What is the deal with this kit!?!?!#@!!!

Really bummed out, search for weeks for that darn thing and all I get is well shit happens.


fortress


----------



## Warspite

Fortress,

There are very good reasons we call it evilbay, you just encountered one.

The partial kit is still available;
http://www.ebay.ca/itm/371440530838?_trksid=p2060353.m1438.l2649&ssPageName=STRK:MEBIDX:IT

I'm sure you could easily fashion new axles from styrene rod and find some screws to work for you. Besides, you don't have many other options right now.

Don


----------



## Zombie_61

Warspite said:


> ...I'm sure you could easily fashion new axles from styrene rod and find some screws to work for you...


Or brass rod, assuming your local hobby shop (if you have one) carries that. As for the screws, if you can't find any a little glue in the right spots will probably do the same job.


----------



## fortress

I wonder if it is possible to use parts from the Spiderman VW kit Round 2
Models currently has out now? I mean is that kit possibly a re-use of the
Herbie kit?

fortress


----------



## Warspite

Except for the colour of the plastic and no ragtop or holes to mount it and the decals, it is the same kit.


----------



## chippmunk53

I have in my collection a built 1956 gunze sangyo oval window beetle kit. This is a curbside model, with no engine detail. The bumpers are the old style single-bar units without the over-run bars like Herbie has, and the rear window is the small oval window. There are no turn signals on the front fenders, the '63 would have had small housings with white lenses. Amber turn signals first appeared in 1964, as well as enlarged taillights. But the headlights more accurately resemble the '63. The kit says 1:24 scale, but it is small, closer to 1:25. With a little massaging here and there, making an accurate Herbie from this kit could be possible, using the bumpers from Tamaya's '66 VW, and enlarging the backlight. The kit box has the number G-149:900 printed on it. There is no sunroof, but a neat rooftop carrier frame is included.
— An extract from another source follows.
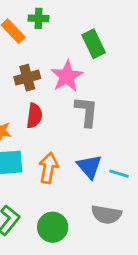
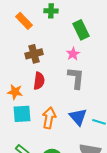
green cross: (39, 18) -> (51, 11), moved
pink star: (67, 76) -> (73, 54), moved, size x0.6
Just some background, My dad bought a used '61 veewee in '62, and I remember sitting in that little space behind the back seat. He traded that beetle for a new '65. Sis had a '66, virtually unchanged from '65 cosmetically, but internal things were upgraded, like larger engine (Still looked like the smaller one). I learned to drive in that '65, took my driving test in it.


----------



## Zombie_61

chippmunk53 said:


> I have in my collection a built 1956 gunze sangyo oval window beetle kit...With a little massaging here and there, making an accurate Herbie from this kit could be possible, using the bumpers from Tamaya's '66 VW, and enlarging the backlight...


If you already have Tamiya's '66 Beetle kit, you'd be better off using that for a Herbie build because there are far fewer modifications you'd have to make:

• The front turn signal housings are larger on the '66 than they were on the '63, but most people wouldn't notice that on a scale model.

• The rear license plate light housing would have to be modified, or removed and replaced, and the "1300" badge would have to be removed from the rear deck lid.

• The driver's side external rear view mirror is the wrong shape, so that would have to be modified or scratch built. The passenger side external rear view mirror should be left off.

• The wheels have ventilated slots to help keep the brakes cool (on a real car, that is), so those would have to be filled in or the wheels would have to be replaced.

• The hubcaps are flatter on the '66 model than on the '63; the simplest solution is to leave them off.

• The Tamiya kit doesn't have a sunroof, so that would have to be scratch built.

Other than that, the differences between the '63 and '66 models were so minor that nobody would notice them on a 1/24 scale model unless they're a VW Beetle fanatic.


----------



## aussiemuscle308

i've built the PL herbie kit. it's fairly simple but goes together well. I like that it has an opening trunk with a spare wheel. It's fairly robust too, i dropped it when taking these photos!


----------



## Warspite

aussiemuscle308,

Looking good there sir.


----------